Религиозный инстинкт, тяга к соприкосновению с чем-то вне материального мира, за пределами вещей, которые мы видим или воспринимаем любым из наших пяти чувств, рождается в нас так же, как и любой другой инстинкт. История человечества — прямое доказательство этого факта. Мы еще никогда не встречали первобытного человека — большинство дикарей, говорят, дегенераты; но, будь уверен, если когда-нибудь встретим, мы обнаружим, что он ходит «в церковь», как бы ты это назвала. Даже если бы мы не встретили, даже если бы можно было доказать вне всякого сомнения, что наш древесный предок ничего не знал о религиозном чувстве, а довольствовался своими женами и кокосами, это не было бы опровержением моего утверждения, что мы, люди 19— года, рождаемся с религиозным инстинктом.
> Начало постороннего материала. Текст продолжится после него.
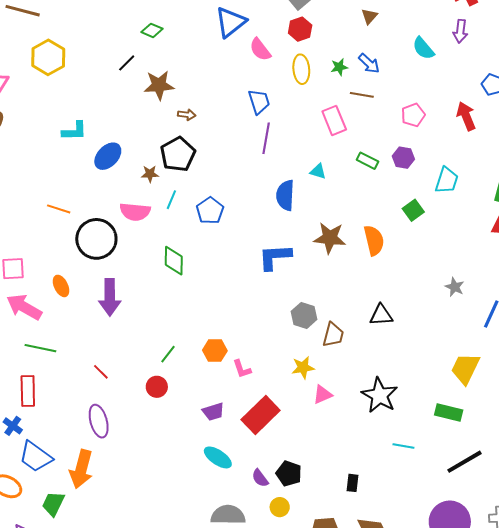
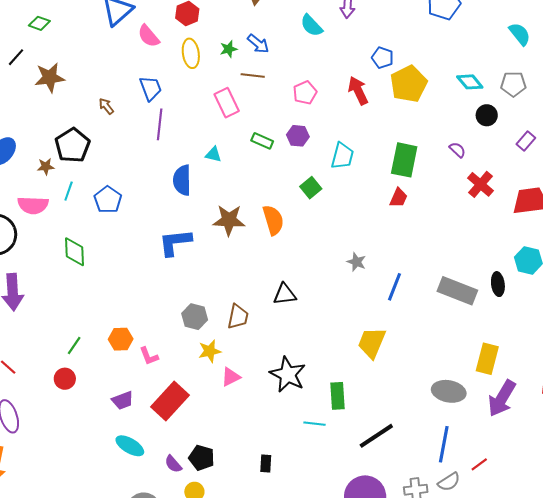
brown arrow: (187, 115) -> (106, 106), moved, turned -132
gray hexagon: (304, 315) -> (195, 317), moved
green rectangle: (449, 413) -> (338, 396), moved, turned 76

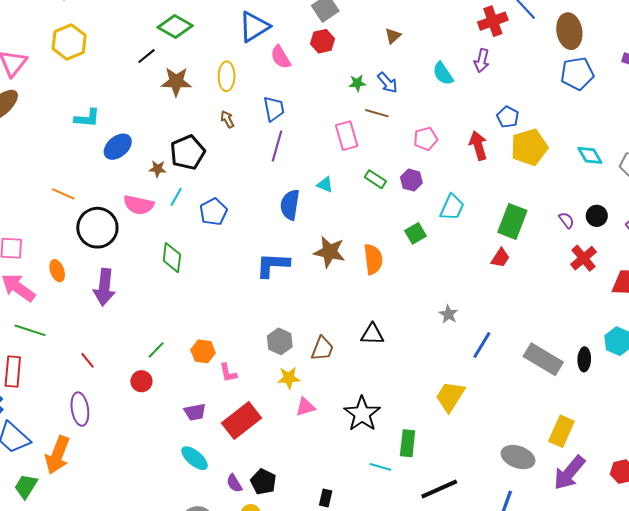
green diamond: (39, 23) -> (175, 26), size x1.6
yellow ellipse: (191, 53) -> (227, 76), moved
black circle: (487, 115) -> (597, 216), moved

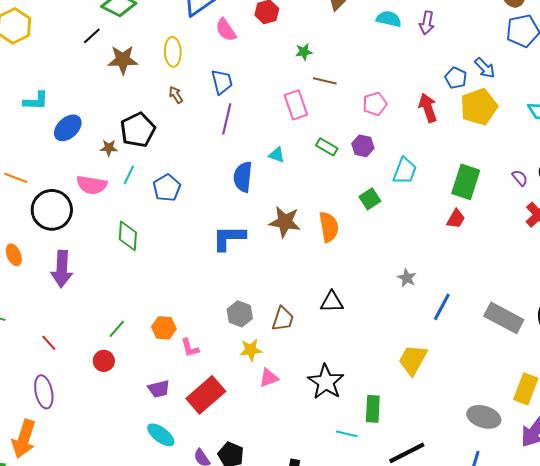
cyan semicircle: (443, 74) -> (389, 19), moved, turned 140
blue arrow: (387, 83) -> (485, 68), moved

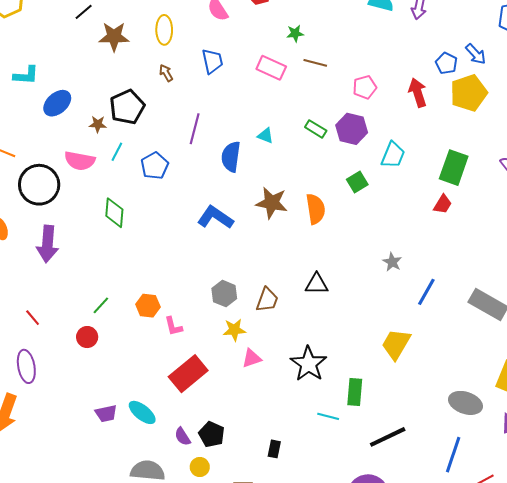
pink rectangle: (296, 105) -> (271, 68), moved, turned -48
purple line: (227, 119) -> (195, 129), moved
purple hexagon: (363, 146) -> (352, 129), size x1.4
blue L-shape: (229, 238) -> (215, 217), turned 33
purple trapezoid: (159, 389) -> (106, 414), moved

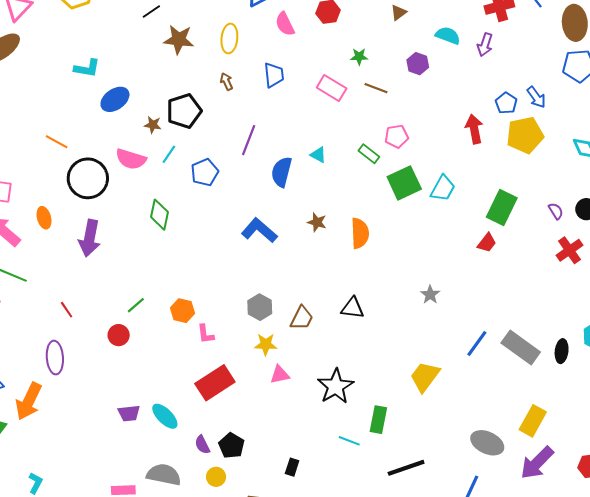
pink pentagon: (365, 87) -> (397, 136), moved
purple hexagon: (352, 129) -> (418, 64), moved, size x0.7
green square: (357, 182) -> (404, 183), moved, size x1.6
brown star: (272, 203) -> (317, 222), size x0.6
blue line: (426, 292) -> (477, 343), moved

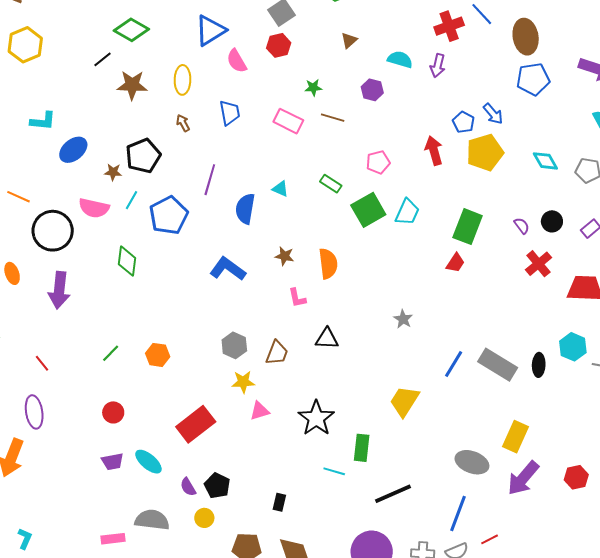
pink pentagon: (397, 136) -> (378, 162), moved
blue pentagon: (205, 172) -> (169, 215), size x1.4
pink L-shape: (206, 334) -> (297, 298), moved
red circle: (119, 335) -> (113, 412), moved

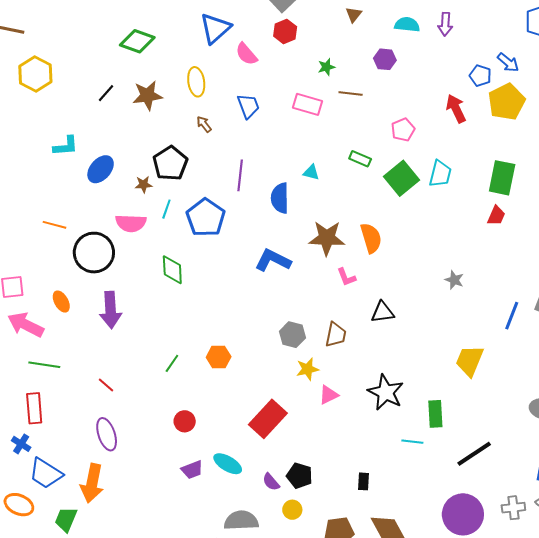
black line: (103, 59) -> (106, 93), moved
brown star: (285, 256) -> (327, 238), size x1.8

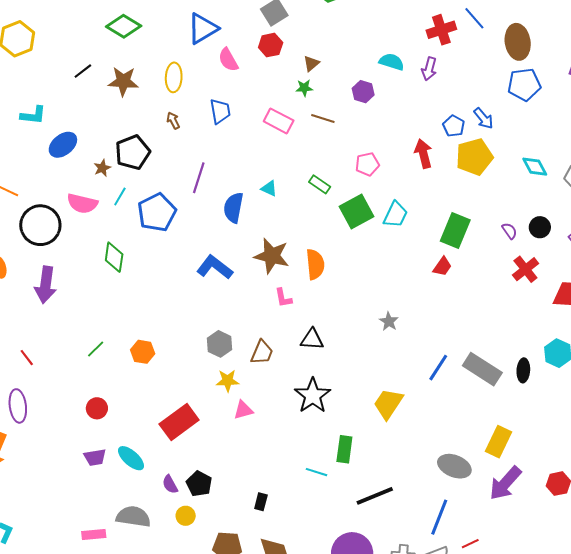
brown triangle: (354, 15) -> (311, 63), moved
brown star: (144, 184) -> (102, 168), turned -30
black star: (386, 392) -> (313, 396), moved

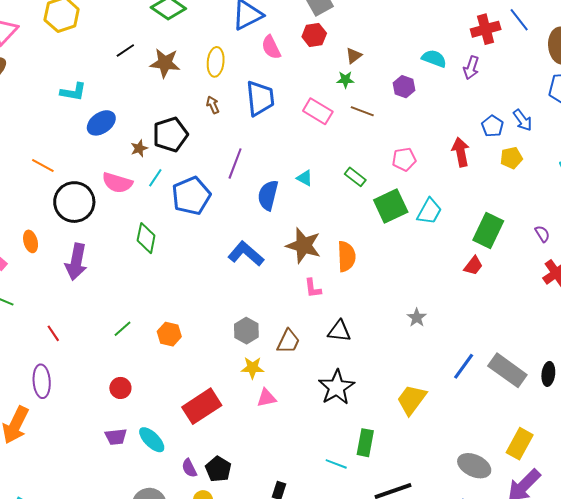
blue trapezoid: (220, 111) -> (260, 98), size x1.4
yellow pentagon: (474, 157) -> (511, 158), size x0.6

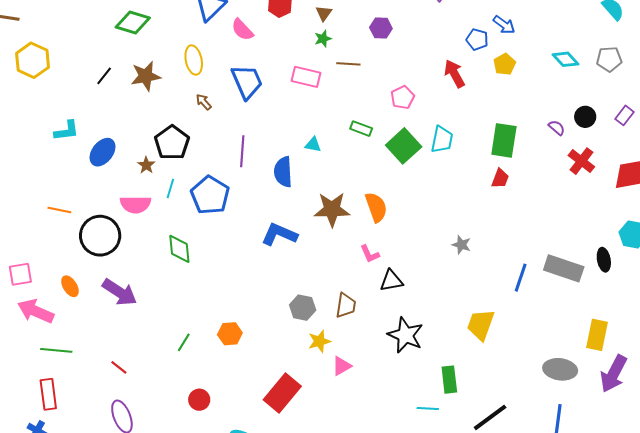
purple arrow: (76, 262) -> (120, 292), turned -51
pink L-shape: (313, 288) -> (370, 254), moved

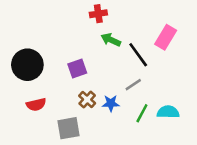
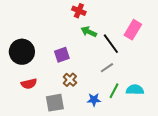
red cross: (98, 14) -> (79, 11), turned 32
blue star: (111, 103) -> (94, 100), moved

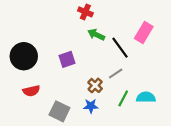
brown cross: (70, 80) -> (95, 85), moved
blue star: (94, 100) -> (91, 106), moved
gray square: (55, 103) -> (59, 111), turned 36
Есть исключения, конечно, уроды, точно так же, как есть несчастные, рожденные без барабанных перепонок и без любви к аромату бобов тонка; но нам не нужно беспокоиться о них. У тебя, дитя мое, есть барабанные перепонки, ты хранишь боб тонка в своей перчаточнице, и у тебя есть религиозный инстинкт. Вопрос, на который я отвечаю, помни: должна ли ты, Алекса, ходить в церковь? Другими словами, это сводится к следующему: должна ли ты подавлять инстинкт? Это вопрос, который, безусловно, отвечает сам на себя. Удовольствия жизни состоят в удовлетворении инстинктов, либо унаследованных, либо культивируемых. Подавить инстинкт или позволить ему атрофироваться от бездействия — значит закрыть себе путь к возможности удовольствия, сузить диапазон своих эмоций и интеллекта, уменьшить количество своих ощущений; это значит быть неполноценной, а если ты неполноценна, ты не можешь быть восхитительной, Алекса. Твой любимый Гейне где-то говорит, что очаровательная женщина без религии — как прекрасный цветок без аромата. Он всегда был прав, когда писал о женщинах. Как и я.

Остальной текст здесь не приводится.